6. Deploy a single `ssh` decky:
```sh
$ decnet decky deploy --service ssh --decky smoke-decky
```
The decky's sessrec wrapper appends to
`/var/lib/decnet/artifacts/smoke-decky/ssh/transcripts/sessions-<UTC-DAY>.jsonl`.
### Run one session per calibration class
For each class, SSH into the decky and reproduce the canonical
workload. Log out via the documented exit path so the
`session_recorded` event fires. The collector aggregates the session
and publishes `attacker.session.ended`; the profiler worker
disk-reaches the shard, runs `extract_session()`, persists rows,
publishes one `attacker.observation.<primitive>` per emission.

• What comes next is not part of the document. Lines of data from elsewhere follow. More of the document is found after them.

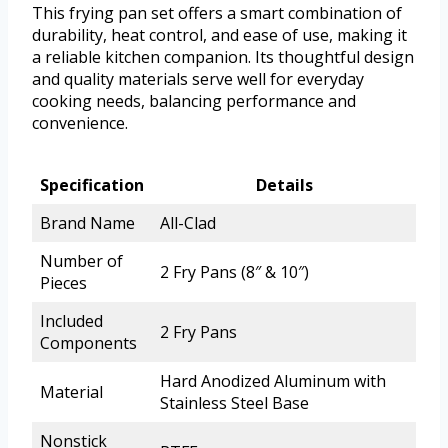
This frying pan set offers a smart combination of
durability, heat control, and ease of use, making it
a reliable kitchen companion. Its thoughtful design
and quality materials serve well for everyday
cooking needs, balancing performance and
convenience.
Specification
Details
Brand Name
All-Clad
Number of
2 Fry Pans (8″ & 10″)
Pieces
Included
2 Fry Pans
Components
Hard Anodized Aluminum with
Material
Stainless Steel Base
Nonstick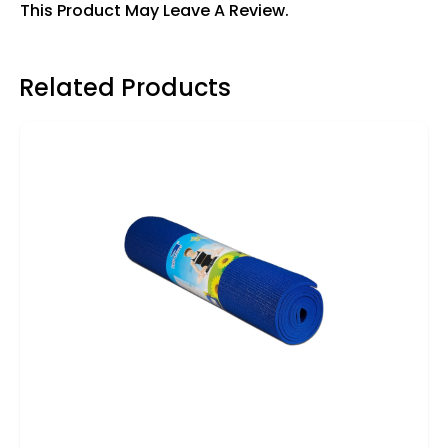
This Product May Leave A Review.
Related Products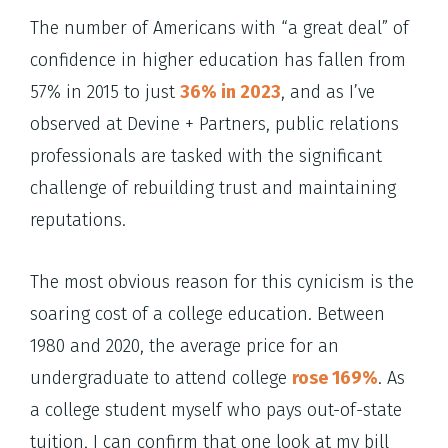
The number of Americans with “a great deal” of
confidence in higher education has fallen from
57% in 2015 to just
36% in 2023
, and as I’ve
observed at Devine + Partners, public relations
professionals are tasked with the significant
challenge of rebuilding trust and maintaining
reputations.
The most obvious reason for this cynicism is the
soaring cost of a college education. Between
1980 and 2020, the average price for an
undergraduate to attend college
rose 169%
. As
a college student myself who pays out-of-state
tuition, I can confirm that one look at my bill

| Class | Workload sketch | Expected dominant primitives |
|---|---|---|
| HUMAN | Type each command live; correct typos; pause to read output. | `motor.input_modality=typed`, `cognitive.feedback_loop_engagement=closed_loop` |
| YOU-sim | Paste short pre-canned commands at typing speed; minimal repeats. | `motor.input_modality=pasted`, `motor.paste_burst_rate=occasional`, `cognitive.command_branch_diversity=linear_playbook` |
| LW-sim | Paste a recon sweep generated by a small LLM; ~2-8s between pastes. | `cognitive.inter_command_latency_class=llm_lightweight` |
| CLAUDE-FF | Paste outputs from a fire-and-forget reasoning agent; ~8-30s gaps. | `cognitive.inter_command_latency_class=llm_heavyweight`, `cognitive.feedback_loop_engagement=fire_and_forget` |
| CLAUDE-CL | Drive a closed-loop plan-execute-observe agent; >30s pauses on long output. | `cognitive.inter_command_latency_class=long`, `cognitive.feedback_loop_engagement=closed_loop` |
### Verify
For each class, after disconnecting:
1. **DB row landing** — within ~30s
(the profiler tick interval), `observations` carries one row per
primitive for the new attacker:
```sh
$ sqlite3 /var/lib/decnet/decnet.db \
"SELECT primitive, value, confidence FROM observations \
WHERE evidence_ref LIKE 'shard:smoke-decky/%' ORDER BY ts DESC LIMIT 40;"
```
2. **Bus events** — tail the bus worker log; you should see one
`attacker.observation.<primitive>` per emitted row, plus the
originating `attacker.session.ended`.
3. **AttackerDetail panel** — open
`/attackers/<uuid>` in the browser. The Behavioural primitives
section should hydrate from the REST snapshot and live-update
each time you replay the session
(the SSE route forwards the new emissions in real time).
### Pass criteria
* All 5 classes produce ≥ 27 distinct primitives in
`observations` (the per-shard hard gate from
`tests/profiler/behave_shell/test_calibration_grid.py`).
* The four day-one priority primitives appear in the panel and carry
the expected values per class (table above).
* No collector / profiler / web errors in the journal during the
round-trip.
If any class regresses: rollback the last commit and run the offline
replay (`smoke.sh`) to localise — same handler, no transport noise.